3. Anda bisa bilang begitu, tapi kalau dijatuhkan di depan umum, khan yang malu saya ...

* Ibarat orang yang mau bisa naik sepeda, anda itu terus bertanya dan bertanya, sampai yakin bahwa kalau belajar anda akan langsung bisa, tanpa pernah jatuh biar sekali. Jelas ini tidak mungkin bukan ? Yang namanya belajar, pasti ada jatuhnya. Persoalannya mau bisa atau tidak dapat pahala ? Jika mau, berani tidak ambil resiko ? Sempat pipi merah misalnya. Jika anda mau dapat "Bonus" yang lebih baik dari dunia dan isinya, dimana dengan itu amal anda jadi berlipat ganda karena ada saudara muslim lain yang tertarik mengikuti jejak ibadah anda. Kalau itu yang dimaui, resiko malu itu kecil dibanding besarnya pahala yang Alloh janjikan buat anda. Jadi modalnya bismillah saja lah .....

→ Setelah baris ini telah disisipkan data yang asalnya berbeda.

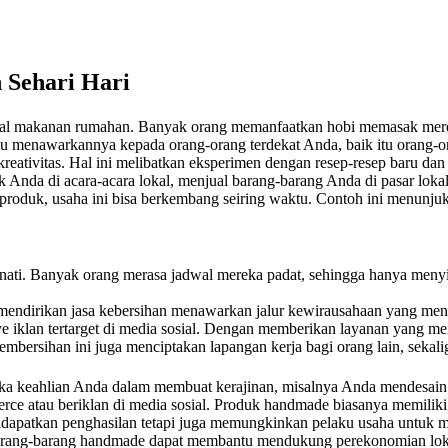
 Sehari Hari
ual makanan rumahan. Banyak orang memanfaatkan hobi memasak mer
u menawarkannya kepada orang-orang terdekat Anda, baik itu orang-ora
reativitas. Hal ini melibatkan eksperimen dengan resep-resep baru da
 Anda di acara-acara lokal, menjual barang-barang Anda di pasar loka
roduk, usaha ini bisa berkembang seiring waktu. Contoh ini menunju
minati. Banyak orang merasa jadwal mereka padat, sehingga hanya meny
 mendirikan jasa kebersihan menawarkan jalur kewirausahaan yang men
nye iklan tertarget di media sosial. Dengan memberikan layanan yang
mbersihan ini juga menciptakan lapangan kerja bagi orang lain, seka
 Jika keahlian Anda dalam membuat kerajinan, misalnya Anda mendesain 
e atau beriklan di media sosial. Produk handmade biasanya memiliki da
patkan penghasilan tetapi juga memungkinkan pelaku usaha untuk meng
 barang-barang handmade dapat membantu mendukung perekonomian lok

* Demikian, pelajaran kita yang pertama, Insya Alloh kita akan bertemu lagi, setelah anda mencoba memberanikan diri belajar ceramah. Saya pesankan sekali lagi, Beranilah bicara soal agama, dalam batas batas yang anda sudah faham ! Komunikasikan kebenaran itu. Ingat satu lilin yang menyala bisa menyalakan ribuan lilin yang padam, karena itu "Pass It On" Dengan siapa saja anda bertemu, usahakan ada upaya untuk saling menyalakan hati dengan Cahaya Ilahi. Siapa tahu hati yang berhasil menyala lewat usaha kecil anda, membesar menjadi api yang menerangi buana. Alloh tidak akan lupa mencatat, bahwa kegemilangan besar itu, dari anda juga awalnya ! Dalam hadits dikatakan bahwa : Alloh tersenyum [gembira] melihat seorang hamba yang mendengarkan kebenaran, lalu menyampaikan pada yang lain yang tidak sempat mendengar.
* Ya Alloh, pandaikanlah kami, pakailah lidah kami ini untuk menyebarkan agamaMu. Jadikanlah pertemuan kami dengan manusia, menambah pahala kami, Aamiin.